- **PROVIDED RECORDS**

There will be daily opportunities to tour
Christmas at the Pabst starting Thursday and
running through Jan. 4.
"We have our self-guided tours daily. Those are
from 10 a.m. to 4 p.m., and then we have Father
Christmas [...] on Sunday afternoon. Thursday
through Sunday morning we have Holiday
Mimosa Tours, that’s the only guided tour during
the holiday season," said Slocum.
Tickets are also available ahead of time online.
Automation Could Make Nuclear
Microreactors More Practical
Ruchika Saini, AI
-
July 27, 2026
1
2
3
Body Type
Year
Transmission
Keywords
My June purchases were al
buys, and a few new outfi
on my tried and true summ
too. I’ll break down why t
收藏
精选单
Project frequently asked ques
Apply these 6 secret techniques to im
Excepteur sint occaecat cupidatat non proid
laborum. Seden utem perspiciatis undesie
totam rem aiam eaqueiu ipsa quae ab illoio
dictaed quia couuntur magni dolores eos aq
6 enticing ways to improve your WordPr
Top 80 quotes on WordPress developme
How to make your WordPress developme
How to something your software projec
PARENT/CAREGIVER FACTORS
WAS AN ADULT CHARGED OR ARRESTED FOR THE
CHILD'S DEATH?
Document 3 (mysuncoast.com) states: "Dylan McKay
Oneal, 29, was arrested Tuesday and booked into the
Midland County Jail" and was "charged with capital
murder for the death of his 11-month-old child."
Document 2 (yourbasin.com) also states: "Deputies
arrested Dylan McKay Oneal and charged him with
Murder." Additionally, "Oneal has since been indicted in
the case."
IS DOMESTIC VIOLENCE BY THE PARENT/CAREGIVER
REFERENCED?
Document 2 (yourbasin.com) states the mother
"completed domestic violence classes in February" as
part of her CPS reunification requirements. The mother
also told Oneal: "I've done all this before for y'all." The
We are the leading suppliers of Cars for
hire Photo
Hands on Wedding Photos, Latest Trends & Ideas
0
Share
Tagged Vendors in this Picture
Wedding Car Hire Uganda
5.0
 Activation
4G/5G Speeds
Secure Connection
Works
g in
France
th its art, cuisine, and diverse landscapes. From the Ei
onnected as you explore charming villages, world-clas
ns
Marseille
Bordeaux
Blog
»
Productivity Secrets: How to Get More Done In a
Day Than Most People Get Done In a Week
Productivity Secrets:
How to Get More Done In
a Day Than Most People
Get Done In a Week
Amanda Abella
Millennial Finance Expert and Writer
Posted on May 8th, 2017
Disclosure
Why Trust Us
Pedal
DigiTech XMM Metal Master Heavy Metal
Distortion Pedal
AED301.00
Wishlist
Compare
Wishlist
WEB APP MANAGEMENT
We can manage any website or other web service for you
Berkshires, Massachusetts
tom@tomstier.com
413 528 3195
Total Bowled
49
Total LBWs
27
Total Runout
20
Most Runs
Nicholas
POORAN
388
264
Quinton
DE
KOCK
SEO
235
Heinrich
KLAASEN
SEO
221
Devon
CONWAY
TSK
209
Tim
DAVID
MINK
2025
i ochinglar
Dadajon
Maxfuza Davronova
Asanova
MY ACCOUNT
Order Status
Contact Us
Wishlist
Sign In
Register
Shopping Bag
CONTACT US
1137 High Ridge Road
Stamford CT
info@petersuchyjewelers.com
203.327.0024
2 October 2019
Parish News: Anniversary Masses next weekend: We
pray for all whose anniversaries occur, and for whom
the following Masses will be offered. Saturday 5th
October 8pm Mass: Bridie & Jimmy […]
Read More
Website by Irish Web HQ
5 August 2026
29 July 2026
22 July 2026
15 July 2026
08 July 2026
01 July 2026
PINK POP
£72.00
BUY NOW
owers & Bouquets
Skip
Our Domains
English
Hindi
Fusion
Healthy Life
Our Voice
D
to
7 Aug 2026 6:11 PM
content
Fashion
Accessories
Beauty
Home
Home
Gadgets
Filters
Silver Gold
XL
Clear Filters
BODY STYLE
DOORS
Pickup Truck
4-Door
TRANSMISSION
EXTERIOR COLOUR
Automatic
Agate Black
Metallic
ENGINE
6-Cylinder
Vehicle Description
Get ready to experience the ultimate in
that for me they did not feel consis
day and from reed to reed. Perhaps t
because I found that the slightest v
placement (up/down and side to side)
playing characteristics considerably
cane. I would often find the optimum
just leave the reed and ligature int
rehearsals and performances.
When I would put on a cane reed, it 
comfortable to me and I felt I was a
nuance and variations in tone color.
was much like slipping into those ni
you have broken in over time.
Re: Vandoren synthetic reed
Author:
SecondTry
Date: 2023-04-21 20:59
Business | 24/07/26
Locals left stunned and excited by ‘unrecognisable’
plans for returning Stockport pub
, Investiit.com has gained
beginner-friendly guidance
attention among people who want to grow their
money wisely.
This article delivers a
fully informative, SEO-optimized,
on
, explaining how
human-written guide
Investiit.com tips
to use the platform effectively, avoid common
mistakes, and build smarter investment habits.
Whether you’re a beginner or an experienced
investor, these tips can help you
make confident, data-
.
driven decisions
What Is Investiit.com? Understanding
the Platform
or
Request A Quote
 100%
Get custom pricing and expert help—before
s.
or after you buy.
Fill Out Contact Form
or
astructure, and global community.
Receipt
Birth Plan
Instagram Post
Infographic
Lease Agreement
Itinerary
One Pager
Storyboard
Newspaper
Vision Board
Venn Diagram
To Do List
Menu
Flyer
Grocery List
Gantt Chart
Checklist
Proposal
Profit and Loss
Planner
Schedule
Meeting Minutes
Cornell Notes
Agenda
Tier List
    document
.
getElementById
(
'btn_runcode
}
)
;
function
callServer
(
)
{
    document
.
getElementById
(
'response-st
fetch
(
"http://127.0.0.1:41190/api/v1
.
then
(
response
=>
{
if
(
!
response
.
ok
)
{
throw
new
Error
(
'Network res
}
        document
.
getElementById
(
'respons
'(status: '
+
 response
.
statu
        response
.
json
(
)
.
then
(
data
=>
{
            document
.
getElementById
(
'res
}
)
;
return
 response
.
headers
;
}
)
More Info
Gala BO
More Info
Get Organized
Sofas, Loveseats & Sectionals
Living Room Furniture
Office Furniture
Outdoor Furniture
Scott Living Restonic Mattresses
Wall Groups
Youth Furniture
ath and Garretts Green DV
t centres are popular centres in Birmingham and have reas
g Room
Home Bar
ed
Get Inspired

- **TASK TO CARRY OUT**
Transcribe the material exactly, so that no line is lost or altered.

- **RESULT**
There will be daily opportunities to tour
Christmas at the Pabst starting Thursday and
running through Jan. 4.
"We have our self-guided tours daily. Those are
from 10 a.m. to 4 p.m., and then we have Father
Christmas [...] on Sunday afternoon. Thursday
through Sunday morning we have Holiday
Mimosa Tours, that’s the only guided tour during
the holiday season," said Slocum.
Tickets are also available ahead of time online.
Automation Could Make Nuclear
Microreactors More Practical
Ruchika Saini, AI
-
July 27, 2026
1
2
3
Body Type
Year
Transmission
Keywords
My June purchases were al
buys, and a few new outfi
on my tried and true summ
too. I’ll break down why t
收藏
精选单
Project frequently asked ques
Apply these 6 secret techniques to im
Excepteur sint occaecat cupidatat non proid
laborum. Seden utem perspiciatis undesie
totam rem aiam eaqueiu ipsa quae ab illoio
dictaed quia couuntur magni dolores eos aq
6 enticing ways to improve your WordPr
Top 80 quotes on WordPress developme
How to make your WordPress developme
How to something your software projec
PARENT/CAREGIVER FACTORS
WAS AN ADULT CHARGED OR ARRESTED FOR THE
CHILD'S DEATH?
Document 3 (mysuncoast.com) states: "Dylan McKay
Oneal, 29, was arrested Tuesday and booked into the
Midland County Jail" and was "charged with capital
murder for the death of his 11-month-old child."
Document 2 (yourbasin.com) also states: "Deputies
arrested Dylan McKay Oneal and charged him with
Murder." Additionally, "Oneal has since been indicted in
the case."
IS DOMESTIC VIOLENCE BY THE PARENT/CAREGIVER
REFERENCED?
Document 2 (yourbasin.com) states the mother
"completed domestic violence classes in February" as
part of her CPS reunification requirements. The mother
also told Oneal: "I've done all this before for y'all." The
We are the leading suppliers of Cars for
hire Photo
Hands on Wedding Photos, Latest Trends & Ideas
0
Share
Tagged Vendors in this Picture
Wedding Car Hire Uganda
5.0
 Activation
4G/5G Speeds
Secure Connection
Works
g in
France
th its art, cuisine, and diverse landscapes. From the Ei
onnected as you explore charming villages, world-clas
ns
Marseille
Bordeaux
Blog
»
Productivity Secrets: How to Get More Done In a
Day Than Most People Get Done In a Week
Productivity Secrets:
How to Get More Done In
a Day Than Most People
Get Done In a Week
Amanda Abella
Millennial Finance Expert and Writer
Posted on May 8th, 2017
Disclosure
Why Trust Us
Pedal
DigiTech XMM Metal Master Heavy Metal
Distortion Pedal
AED301.00
Wishlist
Compare
Wishlist
WEB APP MANAGEMENT
We can manage any website or other web service for you
Berkshires, Massachusetts
tom@tomstier.com
413 528 3195
Total Bowled
49
Total LBWs
27
Total Runout
20
Most Runs
Nicholas
POORAN
388
264
Quinton
DE
KOCK
SEO
235
Heinrich
KLAASEN
SEO
221
Devon
CONWAY
TSK
209
Tim
DAVID
MINK
2025
i ochinglar
Dadajon
Maxfuza Davronova
Asanova
MY ACCOUNT
Order Status
Contact Us
Wishlist
Sign In
Register
Shopping Bag
CONTACT US
1137 High Ridge Road
Stamford CT
info@petersuchyjewelers.com
203.327.0024
2 October 2019
Parish News: Anniversary Masses next weekend: We
pray for all whose anniversaries occur, and for whom
the following Masses will be offered. Saturday 5th
October 8pm Mass: Bridie & Jimmy […]
Read More
Website by Irish Web HQ
5 August 2026
29 July 2026
22 July 2026
15 July 2026
08 July 2026
01 July 2026
PINK POP
£72.00
BUY NOW
owers & Bouquets
Skip
Our Domains
English
Hindi
Fusion
Healthy Life
Our Voice
D
to
7 Aug 2026 6:11 PM
content
Fashion
Accessories
Beauty
Home
Home
Gadgets
Filters
Silver Gold
XL
Clear Filters
BODY STYLE
DOORS
Pickup Truck
4-Door
TRANSMISSION
EXTERIOR COLOUR
Automatic
Agate Black
Metallic
ENGINE
6-Cylinder
Vehicle Description
Get ready to experience the ultimate in
that for me they did not feel consis
day and from reed to reed. Perhaps t
because I found that the slightest v
placement (up/down and side to side)
playing characteristics considerably
cane. I would often find the optimum
just leave the reed and ligature int
rehearsals and performances.
When I would put on a cane reed, it 
comfortable to me and I felt I was a
nuance and variations in tone color.
was much like slipping into those ni
you have broken in over time.
Re: Vandoren synthetic reed
Author:
SecondTry
Date: 2023-04-21 20:59
Business | 24/07/26
Locals left stunned and excited by ‘unrecognisable’
plans for returning Stockport pub
, Investiit.com has gained
beginner-friendly guidance
attention among people who want to grow their
money wisely.
This article delivers a
fully informative, SEO-optimized,
on
, explaining how
human-written guide
Investiit.com tips
to use the platform effectively, avoid common
mistakes, and build smarter investment habits.
Whether you’re a beginner or an experienced
investor, these tips can help you
make confident, data-
.
driven decisions
What Is Investiit.com? Understanding
the Platform
or
Request A Quote
 100%
Get custom pricing and expert help—before
s.
or after you buy.
Fill Out Contact Form
or
astructure, and global community.
Receipt
Birth Plan
Instagram Post
Infographic
Lease Agreement
Itinerary
One Pager
Storyboard
Newspaper
Vision Board
Venn Diagram
To Do List
Menu
Flyer
Grocery List
Gantt Chart
Checklist
Proposal
Profit and Loss
Planner
Schedule
Meeting Minutes
Cornell Notes
Agenda
Tier List
    document
.
getElementById
(
'btn_runcode
}
)
;
function
callServer
(
)
{
    document
.
getElementById
(
'response-st
fetch
(
"http://127.0.0.1:41190/api/v1
.
then
(
response
=>
{
if
(
!
response
.
ok
)
{
throw
new
Error
(
'Network res
}
        document
.
getElementById
(
'respons
'(status: '
+
 response
.
statu
        response
.
json
(
)
.
then
(
data
=>
{
            document
.
getElementById
(
'res
}
)
;
return
 response
.
headers
;
}
)
More Info
Gala BO
More Info
Get Organized
Sofas, Loveseats & Sectionals
Living Room Furniture
Office Furniture
Outdoor Furniture
Scott Living Restonic Mattresses
Wall Groups
Youth Furniture
ath and Garretts Green DV
t centres are popular centres in Birmingham and have reas
g Room
Home Bar
ed
Get Inspired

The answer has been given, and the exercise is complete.